# About this exercise
Of all the lines below, return only those starting with the line holding "preparing draft(s);" and going on through the line holding "the text etc. as homework;", exactly as written.

[Data excerpts]
************
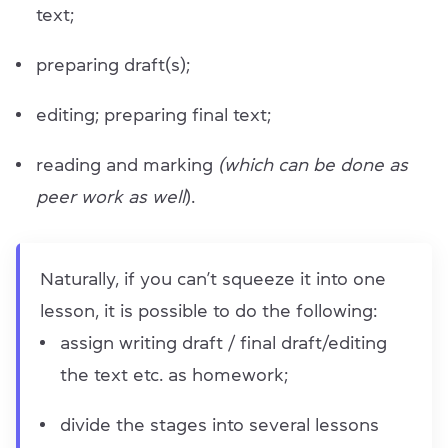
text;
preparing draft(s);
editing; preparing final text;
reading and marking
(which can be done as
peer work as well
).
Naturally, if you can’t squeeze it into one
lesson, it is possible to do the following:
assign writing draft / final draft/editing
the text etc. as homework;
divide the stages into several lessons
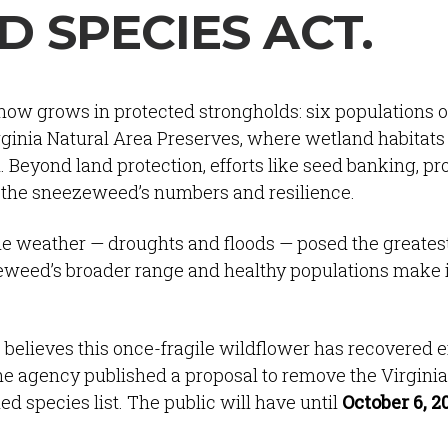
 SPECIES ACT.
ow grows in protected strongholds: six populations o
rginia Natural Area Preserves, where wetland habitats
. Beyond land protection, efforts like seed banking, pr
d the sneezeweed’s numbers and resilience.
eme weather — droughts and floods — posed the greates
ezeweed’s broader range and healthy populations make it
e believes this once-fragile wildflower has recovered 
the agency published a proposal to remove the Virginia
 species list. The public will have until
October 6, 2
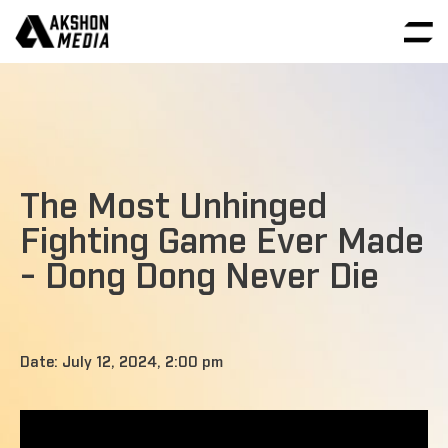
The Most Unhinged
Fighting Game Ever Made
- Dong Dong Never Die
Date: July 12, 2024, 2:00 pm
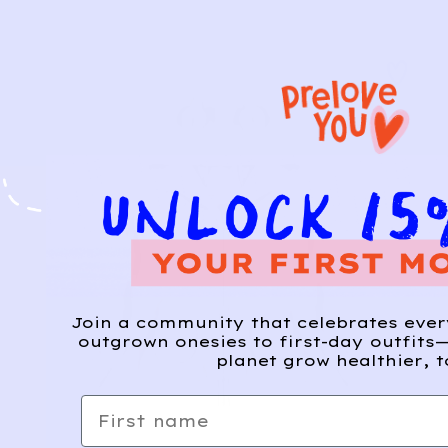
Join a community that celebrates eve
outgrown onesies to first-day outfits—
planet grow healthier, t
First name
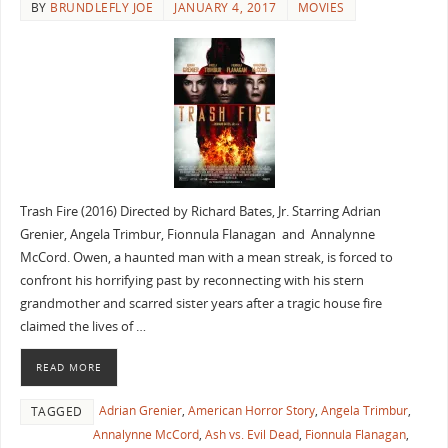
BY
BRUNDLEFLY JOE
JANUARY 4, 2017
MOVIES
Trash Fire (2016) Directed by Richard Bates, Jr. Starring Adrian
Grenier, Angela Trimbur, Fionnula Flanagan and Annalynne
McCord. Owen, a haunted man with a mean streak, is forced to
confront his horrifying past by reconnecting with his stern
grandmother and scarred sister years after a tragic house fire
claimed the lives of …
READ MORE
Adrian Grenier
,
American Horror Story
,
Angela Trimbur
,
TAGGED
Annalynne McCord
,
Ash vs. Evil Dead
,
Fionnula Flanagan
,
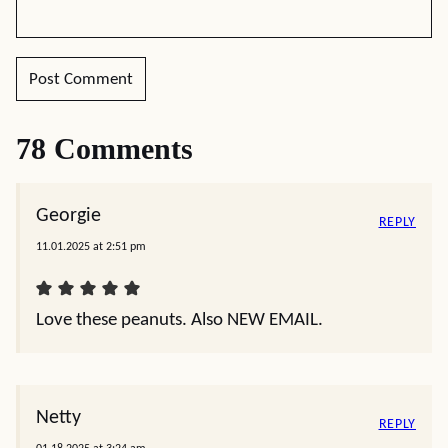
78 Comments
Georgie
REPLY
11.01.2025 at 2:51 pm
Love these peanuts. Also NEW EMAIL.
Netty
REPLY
************
# Written reply
preparing draft(s);
editing; preparing final text;
reading and marking
(which can be done as
peer work as well
).
Naturally, if you can’t squeeze it into one
lesson, it is possible to do the following:
assign writing draft / final draft/editing
the text etc. as homework;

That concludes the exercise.